GENERALLY AVOID: Foods that contain large amounts of tyramine may precipitate a hypertensive crisis in patients treated with ozanimod. The proposed mechanism involves potentiation of the tyramine pressor effect due to inhibition of monoamine oxidase (MAO) by the major active metabolites of ozanimod, CC112273 and CC1084037. Monoamine oxidase in the gastrointestinal tract and liver, primarily type A (MAO-A), is the enzyme responsible for metabolizing exogenous amines such as tyramine and preventing them from being absorbed intact. Once absorbed, tyramine is metabolized to octopamine, a substance that is believed to displace norepinephrine from storage granules causing a rise in blood pressure. In vitro, CC112273 and CC1084037 inhibited MAO-B (IC50 values of 5.72 nM and 58 nM, respectively) with more than 1000-fold selectivity over MAO-A (IC50 values >10000 nM). Because of this selectivity, as well as the fact that free plasma concentrations of CC112273 and CC1084037 are less than 8% of the in vitro IC50 values for MAO-B inhibition, ozanimod is expected to have a much lower propensity to cause hypertensive crises than nonselective MAO inhibitors. However, rare cases of hypertensive crisis have occurred during clinical trials for the treatment of multiple sclerosis (MS) and ulcerative colitis (UC) and in postmarketing use. In controlled clinical trials, hypertension and blood pressure increases were reported more frequently in patients treated with ozanimod (up to 4.6% in MS patients receiving ozanimod 0.92 mg/day) than in patients treated with interferon beta-1a (MS) or placebo (UC).

Administration of ozanimod with either a high-fat, high-calorie meal (1000 calories; 50% fat) or a low-fat, low-calorie meal (300 calories; 10% fat) had no effects on ozanimod peak plasma concentration (Cmax) and systemic exposure (AUC) compared to administration under fasted conditions.

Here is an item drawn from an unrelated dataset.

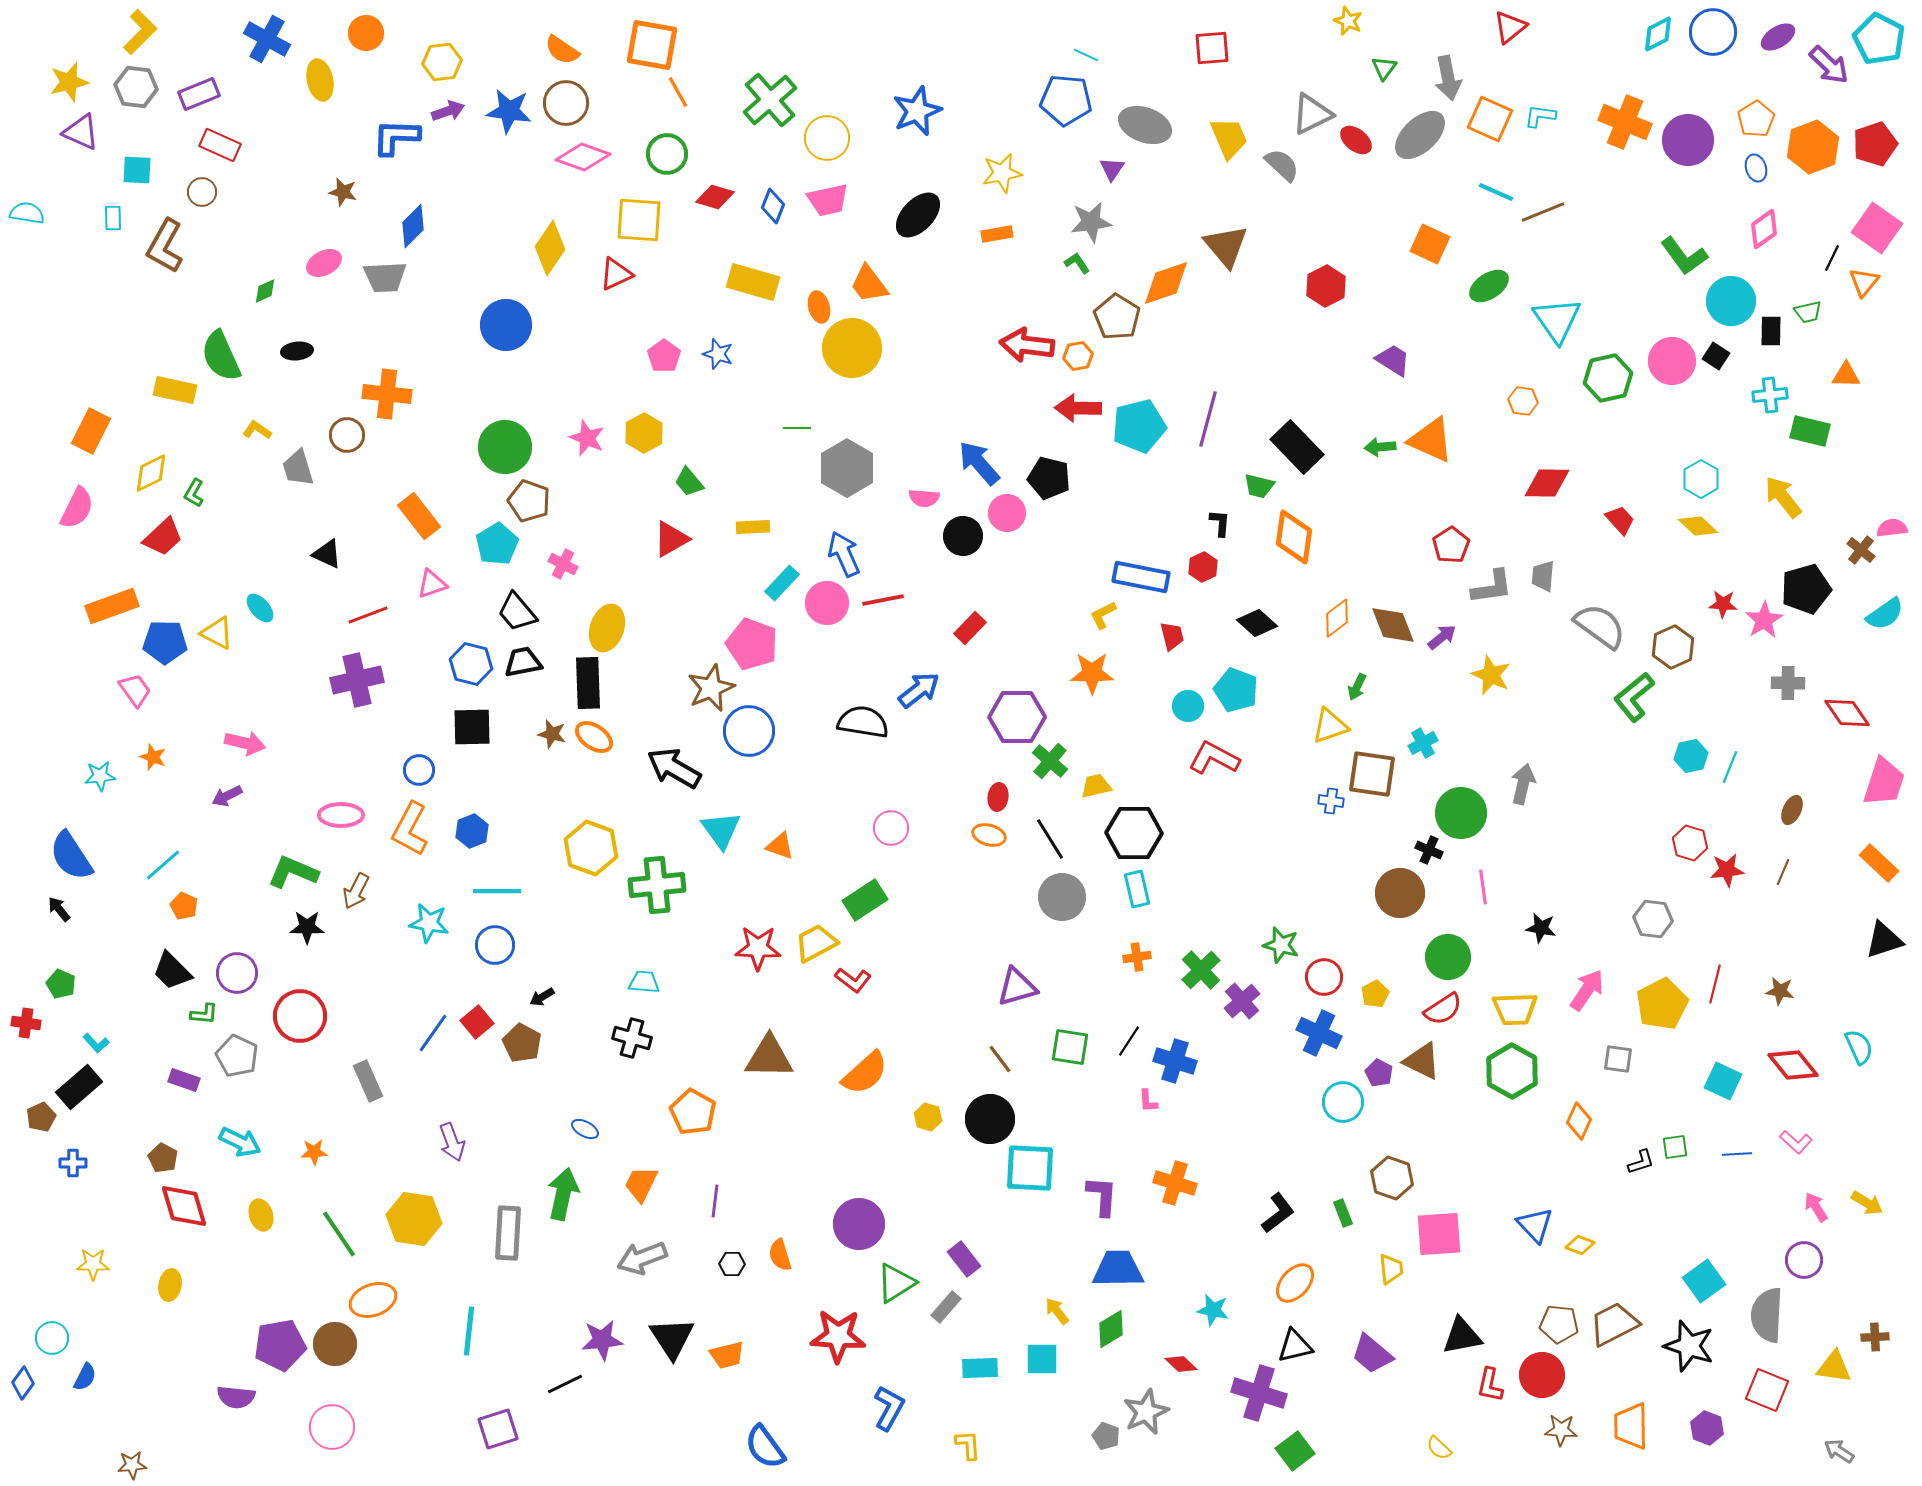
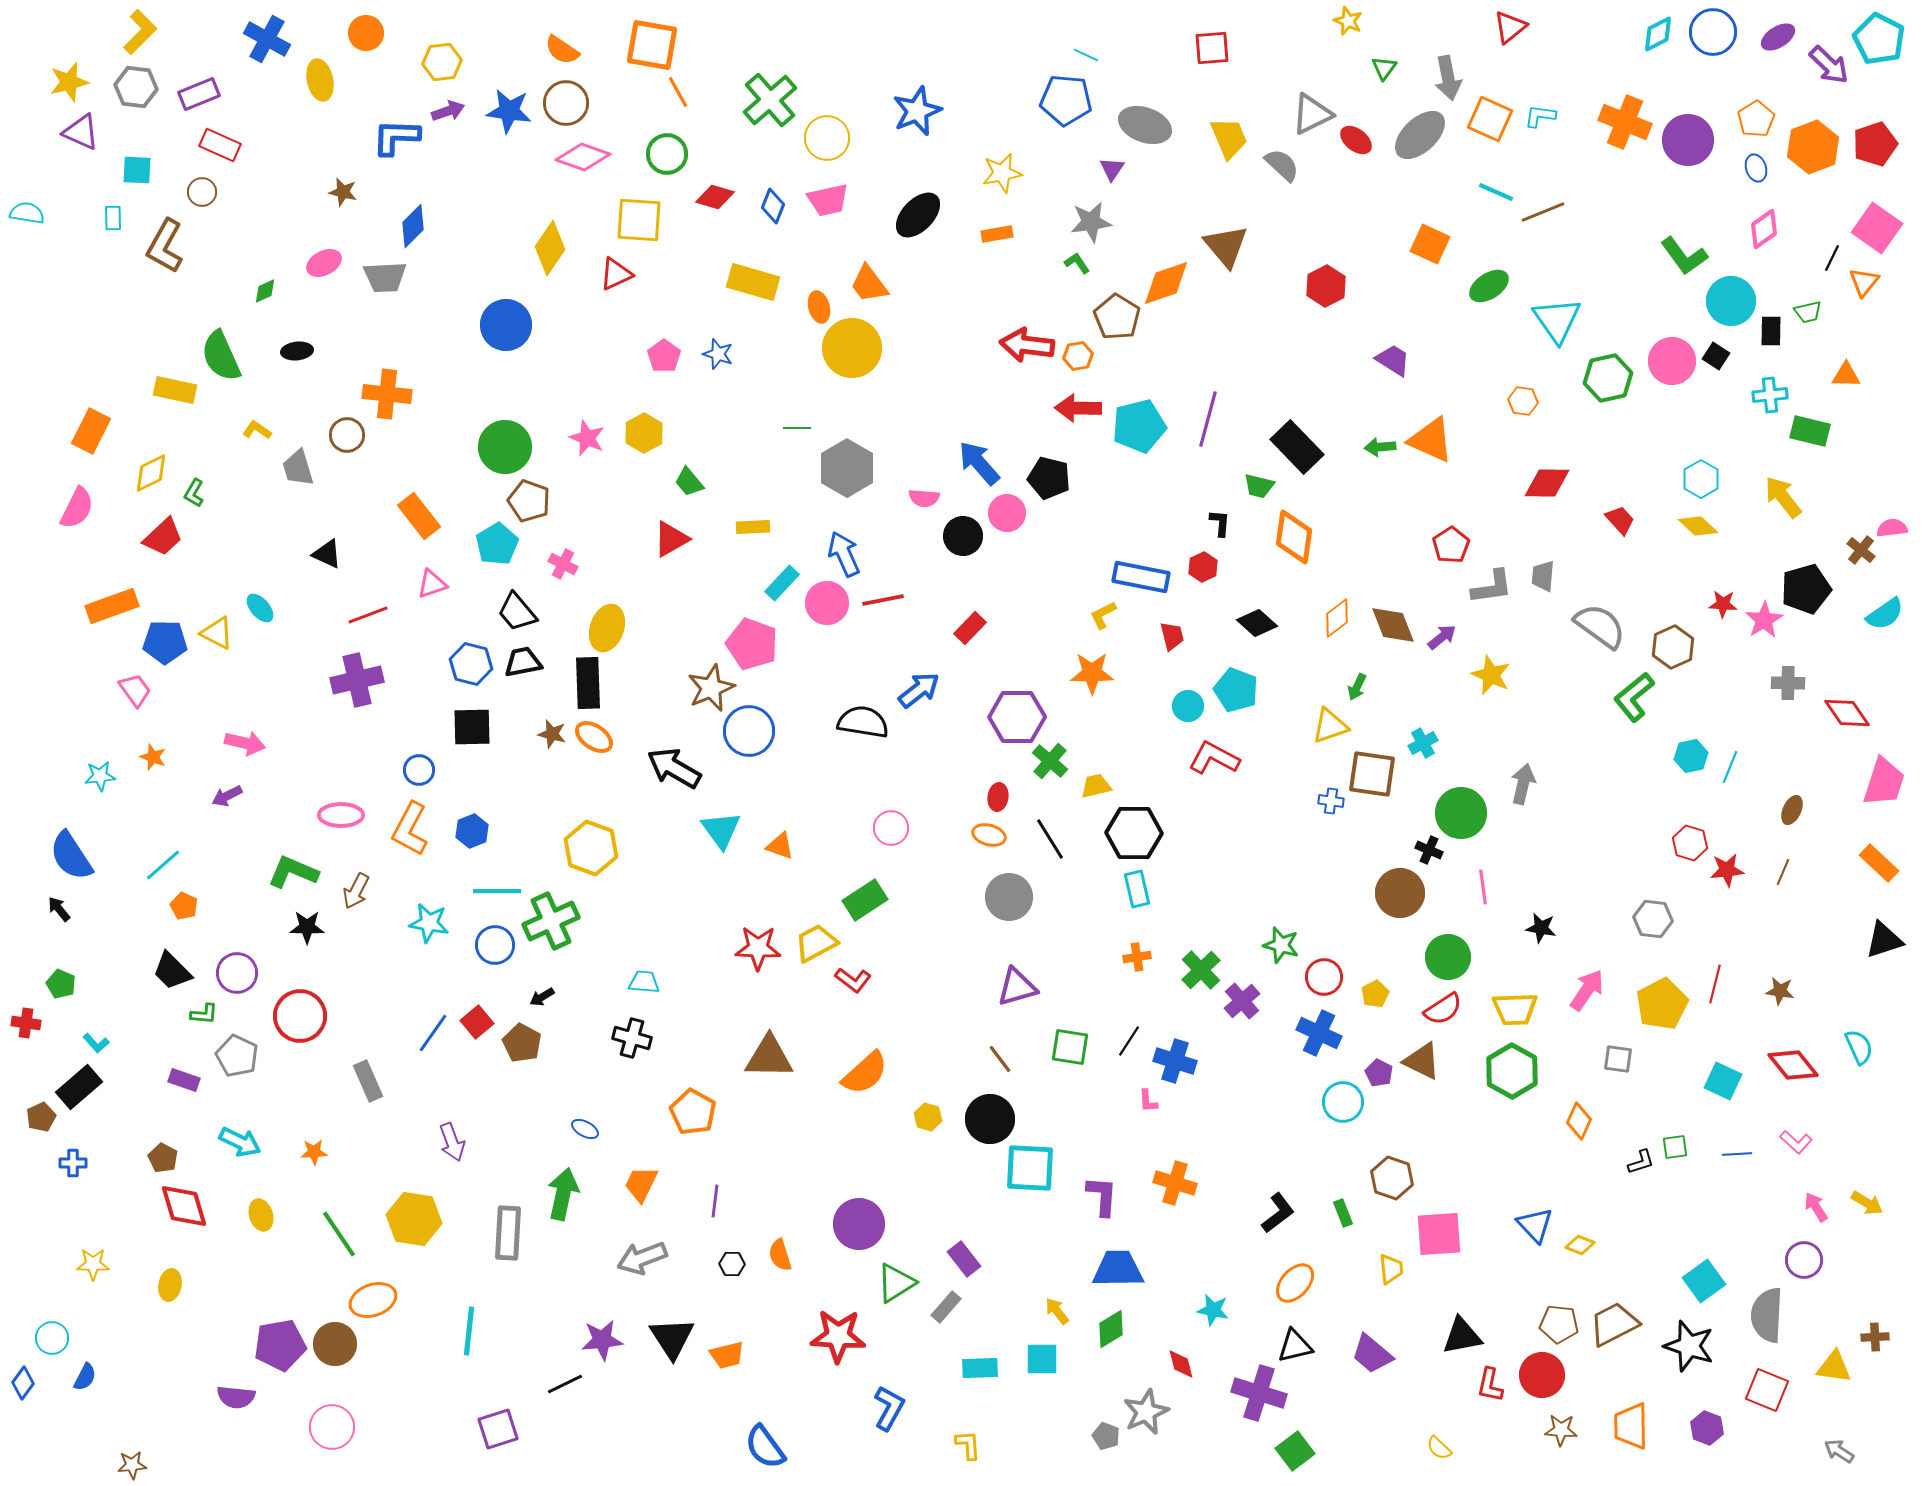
green cross at (657, 885): moved 106 px left, 36 px down; rotated 18 degrees counterclockwise
gray circle at (1062, 897): moved 53 px left
red diamond at (1181, 1364): rotated 32 degrees clockwise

MANAGEMENT: Dietary restriction is not ordinarily required during ozanimod treatment with respect to most foods and beverages that contain tyramine, which usually include aged, fermented, cured, smoked, or pickled foods (e.g., air-dried and fermented meats or fish, aged cheeses, most soybean products, yeast extracts, red wine, beer, sauerkraut). However, certain foods like some of the aged cheeses (e.g., Boursault, Liederkrantz, Mycella, Stilton) and pickled herring may contain very high amounts of tyramine and could potentially cause a hypertensive reaction in patients taking ozanimod, even at recommended dosages, due to increased sensitivity to tyramine. Patients should be advised to avoid the intake of very high levels of tyramine (e.g., greater than 150 mg) and to promptly seek medical attention if they experience potential signs and symptoms of a hypertensive crisis such as severe headache, visual disturbances, confusion, stupor, seizures, chest pain, unexplained nausea or vomiting, and stroke-like symptoms. Blood pressure should be regularly monitored and managed accordingly. Because of the long elimination half-lives of the major active metabolites, these precautions may need to be observed for up to 3 months following the last ozanimod dose. Ozanimod can be administered with or without food.